Well hello there. Let’s go back in time to 1995, year of the Pig. And allow me to wallow in a moment of bliss – Liu Chuan! This Pr’ek, In a Good Way, is the Prince Charming, consorting among the common students of Cheng Dong University campus in Taipei, and being the carefree idol that he is. Top of the class, star basketball player, and coolest guy to crush on? Impossible. But alas it is and believably so since this is 1995, and Prince Charming, at least in dramaland, became something of a rarity and darn near extinction much after this golden year.

But who is this Liu Chuan, you may ask? Why, he is the guy that Jia En, our Nang’ek, meets in college and inadvertently impacts her life. Jia En grew up in Ping Dong with her best friend and childhood crush, Ren Wei. She practically orbits around him, so when he decides to apply to Cheng Dong Public University, she follows suit. Unfortunately she didn’t anticipate that her good friend and crush would dare change her major and thereby changing her fate. Jia En doesn’t get into college (because the finance major Ren Wei chose was too competitive, although she would have easily gotten into the business admin major that she had chosen) and she must wait another year to take the exam and re-apply.

Being in a small town and all of her peers have moved on, it becomes increasing lonely for Jia En. She decides to move to Taipei and study there in the meantime. But luck is not on her side as her friend doesn’t answer her calls, her parents have moved their restaurant, and she gets pick pocketed in the charming Capital. Jia En finds herself seeking the only person she knows, Ren Wei on campus. However she mistakenly awaits her friend in the wrong dormitory, and meets Liu Chuan, in his birthday suit no less. It is quite the first impression.

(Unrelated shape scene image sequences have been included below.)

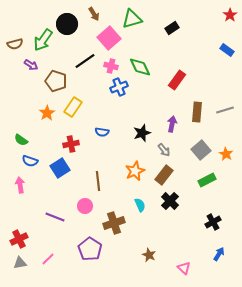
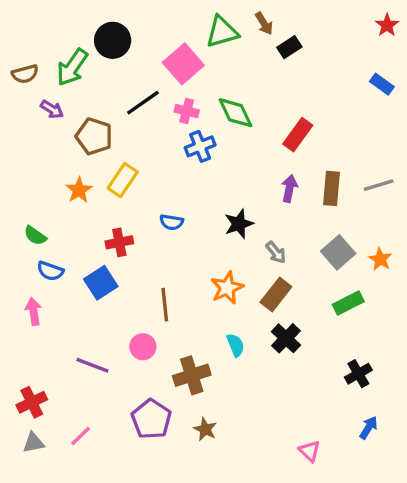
brown arrow: (94, 14) -> (264, 23), moved
purple arrow: (172, 124) -> (289, 188), moved
brown star: (149, 255) -> (205, 429), moved

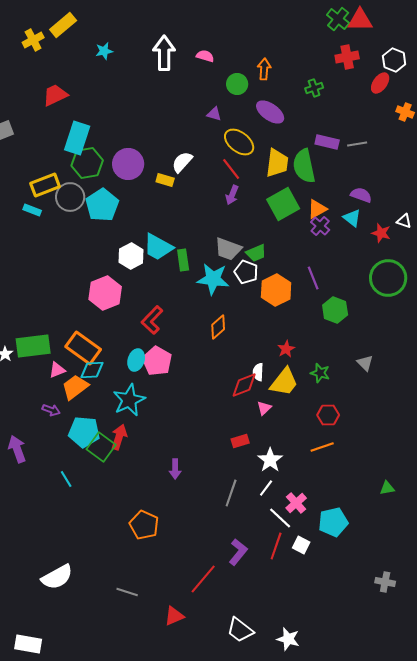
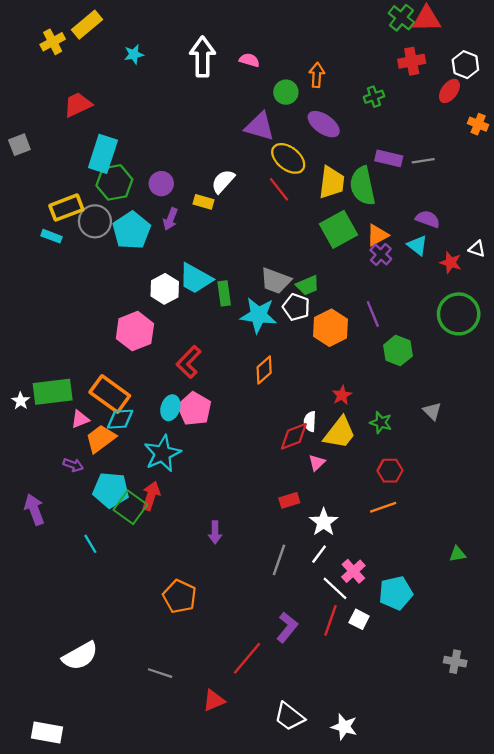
purple triangle: (214, 114) -> (260, 126), size x1.8
purple circle: (128, 164) -> (161, 184), size x0.7
purple arrow: (232, 195) -> (170, 219), moved

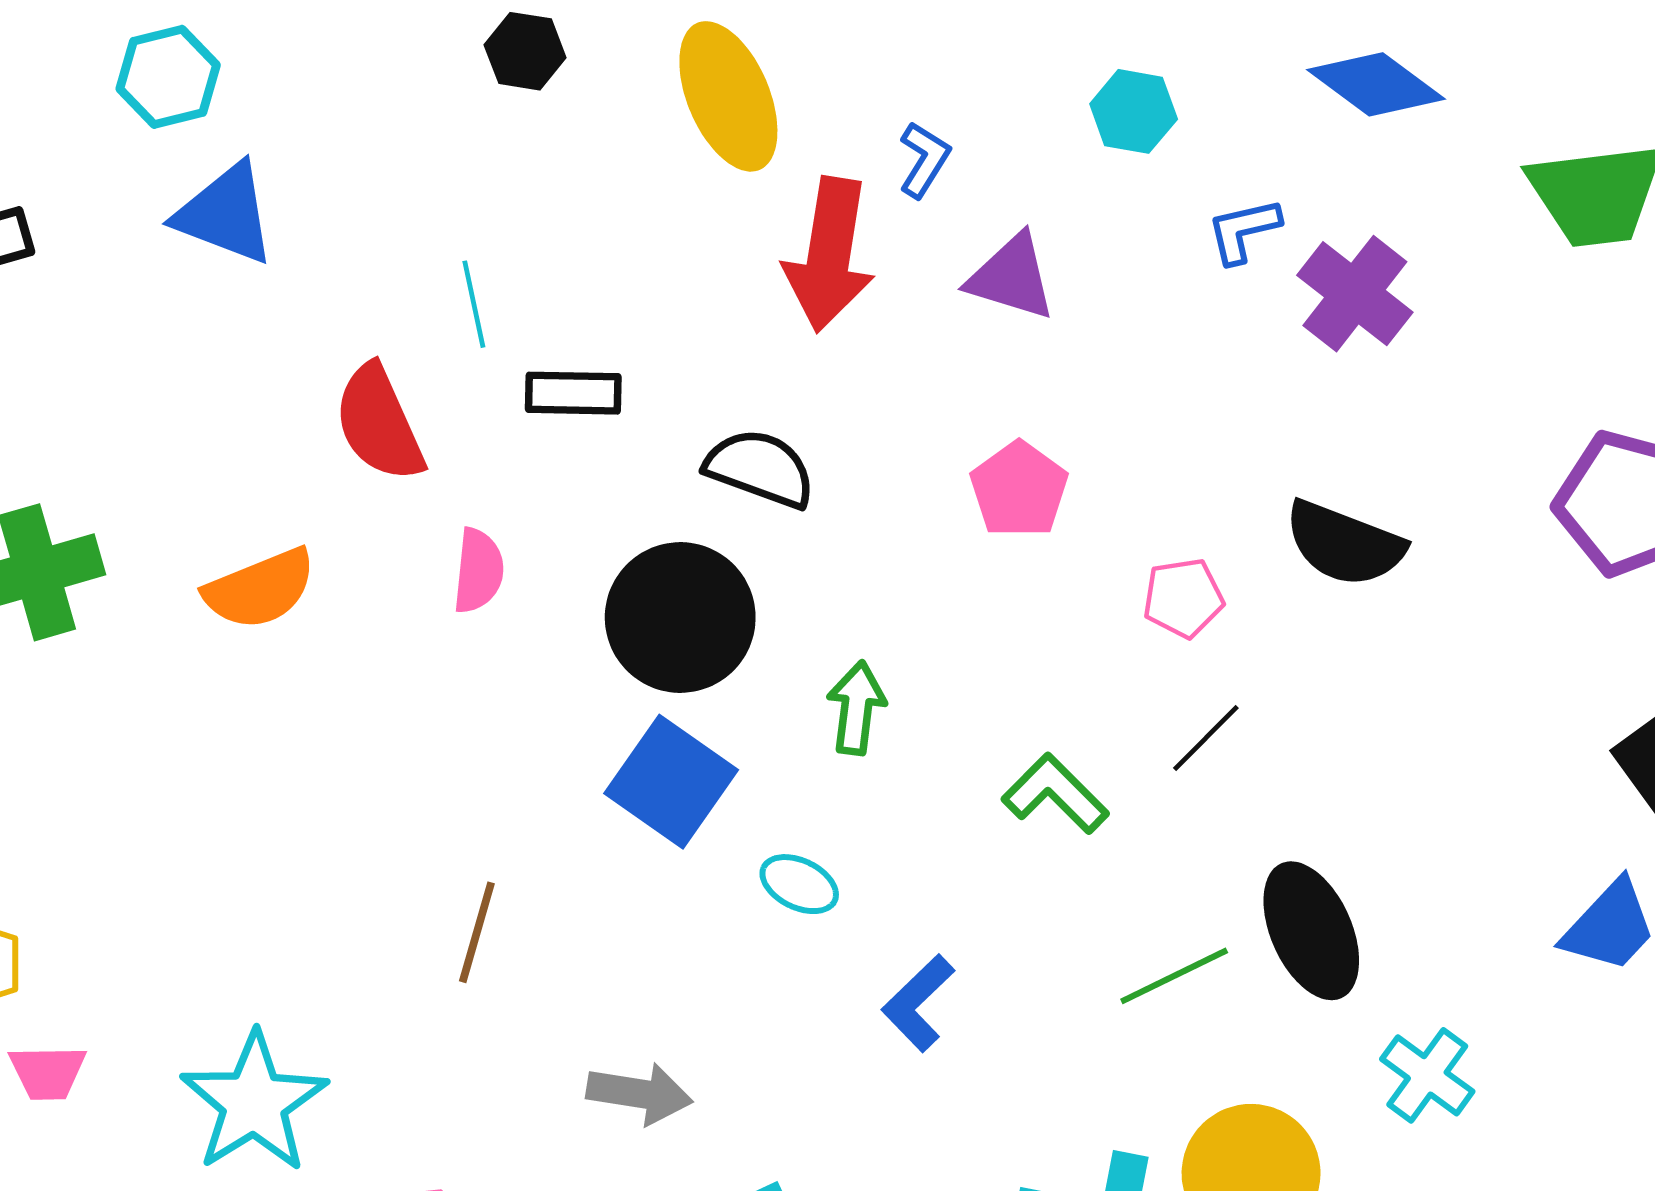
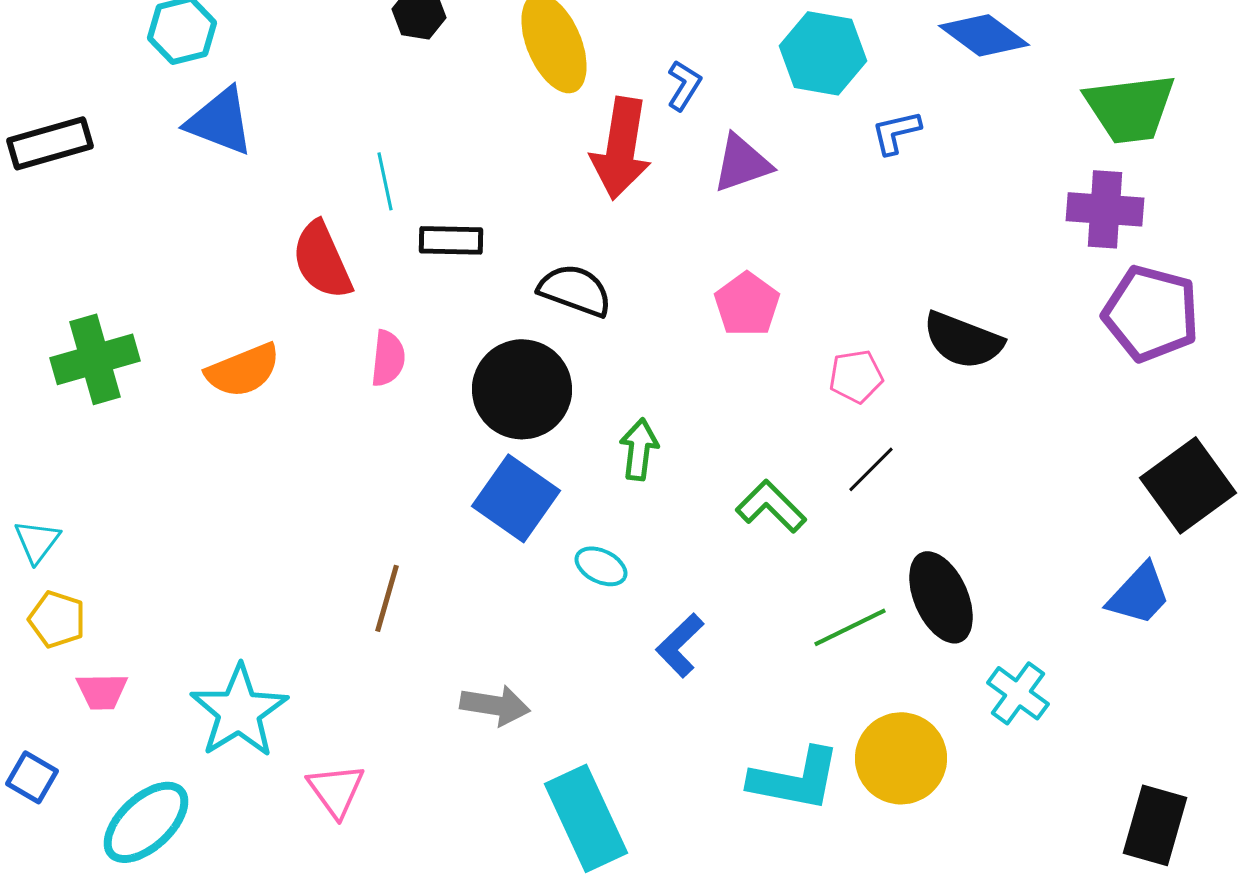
cyan hexagon: (1134, 111) -> (823, 53), size x1.5
purple triangle: (1012, 277) -> (742, 163), turned -36
purple cross: (1355, 294) -> (1105, 209), moved, turned -34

The sky pours imminent rain showers and Liu Chuan, after donning his clothes, decides to stick with his good conscience and offer Jia En a place to shelter from the rain. He knows it’s against dorm policy, and worse case scenario he would be kicked out of the dorm, but Liu Chuan couldn’t just watch a girl suffer without extending a helping hand. And so he does, much to her surprise and gratefulness. Here, she came to see a man who is avoiding her, but meets another man who literally and figuratively saves her.

I love how they meet. It’s a refreshing start to watch Pra’nangs encounter each other without misunderstandings or yelling matches. Jia En, although naive, is kind and well adjusted, while Liu Chuan, is sweet, considerate, wise and damn near perfection. You know, all the stuff Prince Charming is made of. Unlike Ren Wei, who is selfish without an ounce of remorse. I get that he wants freedom- he wants to be relieved of his family, friends and old life- and I get that this allows Jia En to change and see him for the lackluster crush that he is- but still, he’s selfish and the worse friend ever!

Not only does he change her application form when she’s not looking, and thereby wasting a year of her life, he ignores her in a time of need, and breaks his promise when he already told her he would never tell anyone that she spent the night at a man’s room! And in front of the whole school no less. Luckily, Liu Chuan has a conscience and defends her, with his popularity; he garnered people on his side. Jia En is heartbroken by her friend’s betrayal- and she hasn’t even discovered that he changed her application form yet- so she cries in the corner, hoping that no one would see her. Liu Chuan, who has a GPS where Jia En is concerned, tells her that he likes to clear his head when he’s feeling down. He takes her to the beach where he watches her build a sand castle and listens to her troubles.

Jia En tells him that Ren Wei was her only friend growing up. He was good at everything, even building a sand castle. But he wouldn’t let anyone inside his castle. She had asked to be his Queen when he became King, and overtime she succeeded and he built her a bridge to enter his castle. They became great friends after that. But today she realized that she’s envious of the people inside.

Liu Chuan peers at her and makes such an astute observation. As they watch the sun rising, indicating a new day, Liu Chuan hands her a stick. He instructs her to destroy the sand castle as a metaphor of freeing herself. She hasn’t noticed this, but she has a tendency to trap herself in other people’s castle. She cares too much about people’s every move that she allows them to determine whether she laughs or cries. She needs a castle to call her own because if she’s stuck in another person’s castle, she won’t know her own potential.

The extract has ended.